+++ GIVEN INFORMATION

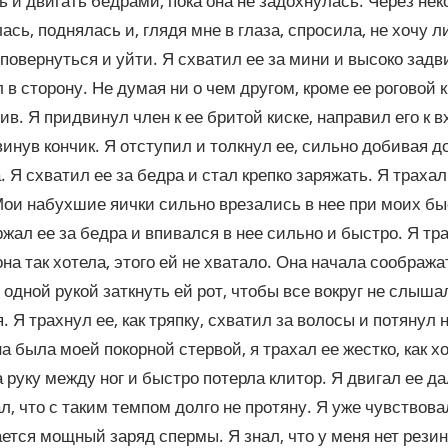
 и двигать бедрами, пока она не задохнулась. Через нек
ась, поднялась и, глядя мне в глаза, спросила, не хочу ли
 повернуться и уйти. Я схватил ее за мини и высоко задв
 в сторону. Не думая ни о чем другом, кроме ее роговой к
ив. Я придвинул член к ее бритой киске, направил его к в
винув кончик. Я отступил и толкнул ее, сильно добивая до
. Я схватил ее за бедра и стал крепко заряжать. Я трахал
Мои набухшие яички сильно врезались в нее при моих бы
ржал ее за бедра и впивался в нее сильно и быстро. Я тра
 она так хотела, этого ей не хватало. Она начала сообража
одной рукой заткнуть ей рот, чтобы все вокруг не слышал
. Я трахнул ее, как тряпку, схватил за волосы и потянул н
а была моей покорной стервой, я трахал ее жестко, как х
 руку между ног и быстро потерла клитор. Я двигал ее д
л, что с таким темпом долго не протяну. Я уже чувствовал
ется мощный заряд спермы. Я знал, что у меня нет резин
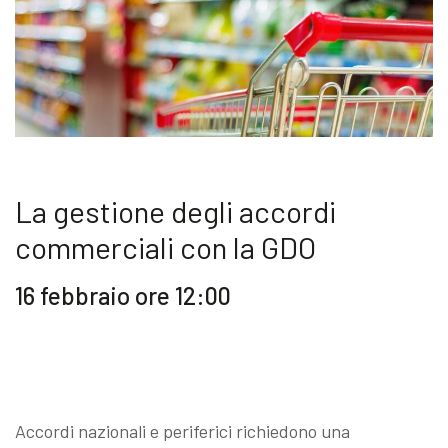
Blog
Contattaci
Akeron Corporate
La gestione degli accordi
Community
commerciali con la GDO
IT
16 febbraio ore 12:00
Accordi nazionali e periferici richiedono una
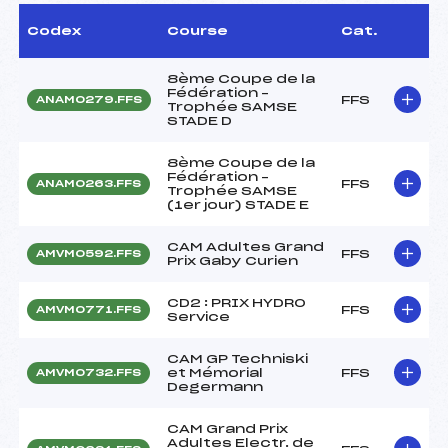
Codex
Course
Cat.
8ème Coupe de la
Fédération –
FFS
ANAM0279.FFS
Trophée SAMSE
STADE D
8ème Coupe de la
Fédération –
FFS
ANAM0263.FFS
Trophée SAMSE
(1er jour) STADE E
CAM Adultes Grand
FFS
AMVM0592.FFS
Prix Gaby Curien
CD2 : PRIX HYDRO
FFS
AMVM0771.FFS
Service
CAM GP Techniski
et Mémorial
FFS
AMVM0732.FFS
Degermann
CAM Grand Prix
Adultes Electr. de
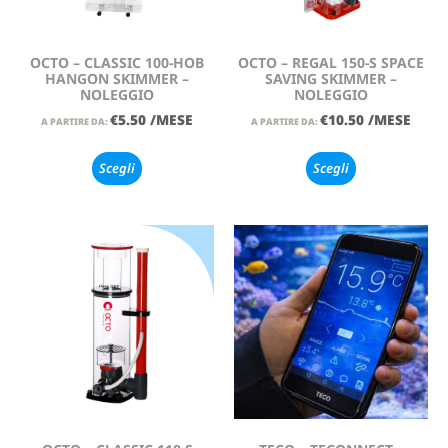
OCTO – CLASSIC 100-HOB
OCTO – REGAL 150-S SPACE
HANGON SKIMMER –
SAVING SKIMMER –
NOLEGGIO
NOLEGGIO
€
5.50
/MESE
€
10.50
/MESE
A PARTIRE DA:
A PARTIRE DA:
Scegli
Scegli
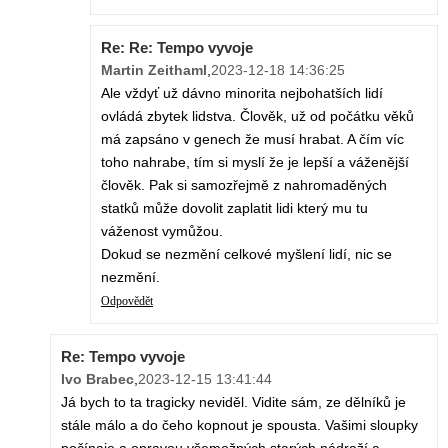
Re: Re: Tempo vyvoje
Martin Zeithaml
,
2023-12-18 14:36:25
Ale vždyť už dávno minorita nejbohatších lidí
ovládá zbytek lidstva. Člověk, už od počátku věků
má zapsáno v genech že musí hrabat. A čím víc
toho nahrabe, tím si myslí že je lepší a váženější
člověk. Pak si samozřejmě z nahromaděných
statků může dovolit zaplatit lidi který mu tu
váženost vymůžou.
Dokud se nezmění celkové myšlení lidí, nic se
nezmění.
Odpovědět
Re: Tempo vyvoje
Ivo Brabec
,
2023-12-15 13:41:44
Já bych to ta tragicky neviděl. Vidite sám, ze dělníků je
stále málo a do čeho kopnout je spousta. Vašimi sloupky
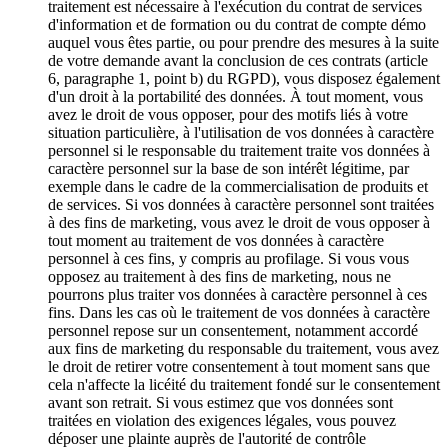
traitement est nécessaire à l'exécution du contrat de services
d'information et de formation ou du contrat de compte démo
auquel vous êtes partie, ou pour prendre des mesures à la suite
de votre demande avant la conclusion de ces contrats (article
6, paragraphe 1, point b) du RGPD), vous disposez également
d'un droit à la portabilité des données. À tout moment, vous
avez le droit de vous opposer, pour des motifs liés à votre
situation particulière, à l'utilisation de vos données à caractère
personnel si le responsable du traitement traite vos données à
caractère personnel sur la base de son intérêt légitime, par
exemple dans le cadre de la commercialisation de produits et
de services. Si vos données à caractère personnel sont traitées
à des fins de marketing, vous avez le droit de vous opposer à
tout moment au traitement de vos données à caractère
personnel à ces fins, y compris au profilage. Si vous vous
opposez au traitement à des fins de marketing, nous ne
pourrons plus traiter vos données à caractère personnel à ces
fins. Dans les cas où le traitement de vos données à caractère
personnel repose sur un consentement, notamment accordé
aux fins de marketing du responsable du traitement, vous avez
le droit de retirer votre consentement à tout moment sans que
cela n'affecte la licéité du traitement fondé sur le consentement
avant son retrait. Si vous estimez que vos données sont
traitées en violation des exigences légales, vous pouvez
déposer une plainte auprès de l'autorité de contrôle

++++++

*PROBLEM DETAILS*: Only lines belong in the copy: transcribe those from the start of the data through the line that contains "Мои набухшие яички", and skip the pictures.

*THE ANSWER*:
 и двигать бедрами, пока она не задохнулась. Через нек
ась, поднялась и, глядя мне в глаза, спросила, не хочу ли
 повернуться и уйти. Я схватил ее за мини и высоко задв
 в сторону. Не думая ни о чем другом, кроме ее роговой к
ив. Я придвинул член к ее бритой киске, направил его к в
винув кончик. Я отступил и толкнул ее, сильно добивая до
. Я схватил ее за бедра и стал крепко заряжать. Я трахал
Мои набухшие яички сильно врезались в нее при моих бы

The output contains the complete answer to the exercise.